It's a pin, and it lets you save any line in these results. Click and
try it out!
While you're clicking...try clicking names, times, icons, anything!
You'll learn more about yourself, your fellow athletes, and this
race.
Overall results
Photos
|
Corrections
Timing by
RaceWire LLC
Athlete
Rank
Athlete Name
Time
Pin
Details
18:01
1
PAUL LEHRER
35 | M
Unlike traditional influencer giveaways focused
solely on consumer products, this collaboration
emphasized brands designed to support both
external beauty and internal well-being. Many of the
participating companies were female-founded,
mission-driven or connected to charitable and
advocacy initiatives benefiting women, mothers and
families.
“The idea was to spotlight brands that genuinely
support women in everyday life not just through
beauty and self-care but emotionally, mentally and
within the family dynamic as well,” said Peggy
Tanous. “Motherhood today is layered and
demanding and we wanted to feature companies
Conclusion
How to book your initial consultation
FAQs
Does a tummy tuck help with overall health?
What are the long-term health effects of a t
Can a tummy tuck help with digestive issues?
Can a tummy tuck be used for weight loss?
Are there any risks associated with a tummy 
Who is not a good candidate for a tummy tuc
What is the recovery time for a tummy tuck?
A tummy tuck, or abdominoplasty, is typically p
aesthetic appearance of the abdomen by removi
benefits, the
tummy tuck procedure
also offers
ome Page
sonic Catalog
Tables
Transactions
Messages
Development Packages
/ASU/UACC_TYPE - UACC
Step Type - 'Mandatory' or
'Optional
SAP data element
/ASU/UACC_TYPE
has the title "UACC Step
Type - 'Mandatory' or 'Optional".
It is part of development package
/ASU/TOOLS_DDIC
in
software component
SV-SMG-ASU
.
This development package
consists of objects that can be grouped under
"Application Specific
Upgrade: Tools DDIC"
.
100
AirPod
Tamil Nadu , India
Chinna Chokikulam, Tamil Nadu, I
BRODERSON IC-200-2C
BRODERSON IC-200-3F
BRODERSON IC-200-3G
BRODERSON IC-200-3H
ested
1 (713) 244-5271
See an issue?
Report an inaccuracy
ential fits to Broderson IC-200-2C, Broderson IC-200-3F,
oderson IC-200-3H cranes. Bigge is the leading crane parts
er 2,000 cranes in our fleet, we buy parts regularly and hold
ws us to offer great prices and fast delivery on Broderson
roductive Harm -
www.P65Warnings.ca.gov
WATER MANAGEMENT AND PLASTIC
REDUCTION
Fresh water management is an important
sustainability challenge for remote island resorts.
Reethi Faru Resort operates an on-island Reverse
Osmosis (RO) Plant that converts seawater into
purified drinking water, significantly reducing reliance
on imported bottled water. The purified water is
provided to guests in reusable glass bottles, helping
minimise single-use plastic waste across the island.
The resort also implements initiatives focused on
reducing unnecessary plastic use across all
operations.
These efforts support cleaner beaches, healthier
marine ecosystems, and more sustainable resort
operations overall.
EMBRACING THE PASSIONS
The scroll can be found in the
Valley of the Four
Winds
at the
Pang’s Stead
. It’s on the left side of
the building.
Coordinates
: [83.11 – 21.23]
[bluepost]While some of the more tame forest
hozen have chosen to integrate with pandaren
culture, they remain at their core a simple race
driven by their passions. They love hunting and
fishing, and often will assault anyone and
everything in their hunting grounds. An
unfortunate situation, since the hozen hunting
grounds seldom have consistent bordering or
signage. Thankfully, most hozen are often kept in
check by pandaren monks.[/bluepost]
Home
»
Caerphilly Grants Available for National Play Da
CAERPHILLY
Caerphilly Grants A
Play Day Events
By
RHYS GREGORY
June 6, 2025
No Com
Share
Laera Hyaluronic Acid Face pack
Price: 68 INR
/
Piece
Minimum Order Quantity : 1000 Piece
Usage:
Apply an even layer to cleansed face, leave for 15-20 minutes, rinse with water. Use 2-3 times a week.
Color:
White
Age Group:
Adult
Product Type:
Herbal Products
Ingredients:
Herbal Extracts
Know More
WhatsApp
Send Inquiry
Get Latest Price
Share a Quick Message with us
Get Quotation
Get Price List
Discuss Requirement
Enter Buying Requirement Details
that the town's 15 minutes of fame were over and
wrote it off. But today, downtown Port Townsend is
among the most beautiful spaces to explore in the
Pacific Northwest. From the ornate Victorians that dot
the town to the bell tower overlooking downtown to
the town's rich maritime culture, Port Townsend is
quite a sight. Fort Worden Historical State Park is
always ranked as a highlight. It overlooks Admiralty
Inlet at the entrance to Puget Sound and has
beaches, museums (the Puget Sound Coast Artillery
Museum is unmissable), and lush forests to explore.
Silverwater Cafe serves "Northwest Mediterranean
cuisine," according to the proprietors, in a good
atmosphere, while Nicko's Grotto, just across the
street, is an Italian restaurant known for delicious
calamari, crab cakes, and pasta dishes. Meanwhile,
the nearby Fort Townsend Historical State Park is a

::::::::

Exercise instructions: What is the number of lines in the listing that contain the word "purified"? Give that number and nothing else.

Task output: 2